Jakarta (ANTARA News) - Duta Besar Rusia Untuk Turki  Andrey Karlov adalah diplomat gaya lama atau "old school" dan pendekar Perang Dingin yang pernah bertugas di Korea Utara, tulis harian Turki Hurriyet dalam laman webnya, hari ini.

Saat-saat genting dalam krisis hubungan Turki-Rusia menyusul penembakan pesawat tempur Rusia di Suriah, Karlov tidak kehilangan ketenangannya.

Kalimat terakhirnya sebelum ditembak polisi Turki bernama Mevlut Mert Altıntas dari belakang, adalah bahwa "menghancurkan itu gampang, tapi membangun itu sulit.".  Dia menyampaikan kalimat itu pada pembukaan pameran fotografi Turki-Rusia di Ankara 19 Desember malam.

Sebelum memuntahkan peluru dari pistol semiotomatisnya, Altintas sempat meneriakkan slogan mengenai anak-anak yang terbunuh di Aleppo karena ulah Rusia di Suriah dan dunia Arab yang terbelah (yang terdengar seperti retorika Front Nusra). Si penyerang lalu berkata kepada Dubes Rusia, "Baik kamu maupun saya tidak akan keluar hidup-hidup dari sini."

Baca Juga : Pembunuh Dubes Rusia sempat teriak "Jangan lupakan Aleppo!"

Polisi segera mengepung gedung Pusat Seni dan Budaya di distrik Cankaya, Ankara, itu, mengungsikan orang-orang di dalamnya. Area ini semestinya aman karena ada dijaga ketat di mana-mana.

Pada radius 50 meter dari gedung itu berdiri kedutaan besar AS dan Austria, gedung kamar dagang dan industri Turki, Badan Regulasi dan Supervisi Bank (BDDK), Kantor Kejaksaan Agung dan Kantor Perdagangan Rusia.

Tempat itu  juga dekat dengan Jalan Ataturk di mana Perdana Menteri Turki melewatinya setiap hari yang kadang lebih dari sekali, untuk berkantor.

Tapi bagi siapa pun yang mengenakan lencana polisi, seperti dilakukan si perwira muda polisi penembak dubes Rusia itu, tak sulit memasuki area aman ini.

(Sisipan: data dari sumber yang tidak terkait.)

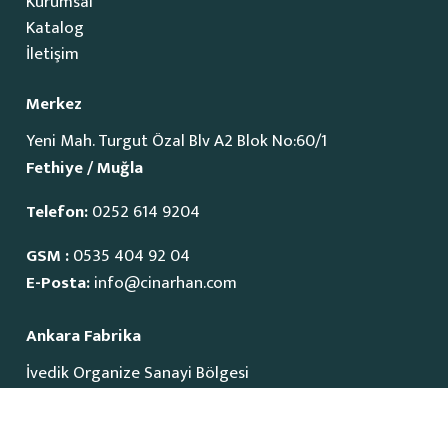
Kurumsal
Katalog
İletişim
Merkez
Yeni Mah. Turgut Özal Blv A2 Blok No:60/1
Fethiye / Muğla
Telefon:
0252 614 9204
GSM :
0535 404 92 04
E-Posta:
info@cinarhan.com
Ankara Fabrika
İvedik Organize Sanayi Bölgesi
1515 Cadde No:23
Yenimahalle / Ankara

Ada tudingan bahwa si penembak adalah anggota jaringan rahasia Fethullah Gulen, ulama yang mengasingkan diri di AS dan dituduh sebagai dalang kudeta gagal 15 Juli silam. Masalahnya, bagaimana caranya Altintas bisa lolos dari pembersihan besar-besaran yang dilakukan pemerintah Turki terhadap para pengikut Gulen.

Ketika si penyeranng menembak mati dubes Rusia, Menteri Luar Negeri Turki Mevlut Cavusoglu sedang ada di pesawat dalam perjalanan ke Moskow untuk menghadiri pertemuan para menteri luar negeri Rusia, Turki dan Iran guna membahas situasi di Suriah.

Serangan itu tepat terjadi sebelum pertemuan para menteri luar negeri ketiga negara itu digelar, namun Rusia menegaskan pertemuan akan berjalan sesuai rencana.

Presiden Turki Tayyip Erdogan dan Presiden Rusia Vladimir Putin mengeluarkan pernyataan hampir bersamaan, mengutuk serangan itu yang disebut mereka ditujukan untuk memperburuk hubungan kedua negara.

Erdogan mengaku menerima saran dari Putin untuk membentuk tim keamanan gabungan guna menyelidiki pembunuhan itu.

Putin menyatakan Rusia ingin tahu siapa yang berada di balik pembunuhan dubesnya itu.

Baca Juga : Putin: pembunuhan Dubes Rusia sabotase hubungan Turki-Rusia

Seandainya si penyerang ditangkap hidup-hidup, mungkin akan jauh lebih mudah untuk mengorek informasi dari dia baik saat interogasi maupun saat diadili.

Tetapi di sebuah gedung kecil, menghadapi seseorang yang hanya mengokang pistol, polisi Turki tidak memiliki pilihan seperti menggunakan gas air mata atau menembak kakinya, atau bahkan membujuk dia untuk menyerah, melainkan  "melumpuhkan dia" sebagaimana dikatakan Menteri Soylu dalam pernyataan tiga jam setelah penembakan itu. Ini juga harus menjadi subjek penyelidikan gabungan Rusia-Turki nanti.

Pembunuhan Karlov tidak saja membawa dimensi baru terorisme di Turki, namun juga menciptakan konsekuensi bagi hubungan internasional Turki dan  dan keseimbangan politik di Timur Tengah, khususnya jika para perancang pembunuhan dubes Rusia itu tidak segera terjejak.

Baca Juga : Andrey Karlov dubes pertama yang dibunuh di Turki

Namun yang jelas Turki gagal melindungi hidup seorang diplomat yang justru menjadi tanggung jawabnya.

Karlov adalah duta besar pertama yang dibunuh di Turki. Itu memalukan Turki.

Adalah tanggung jawab pemerintah untuk menyingkirkan beban ini dari pundak Turki dan rakyat Turki.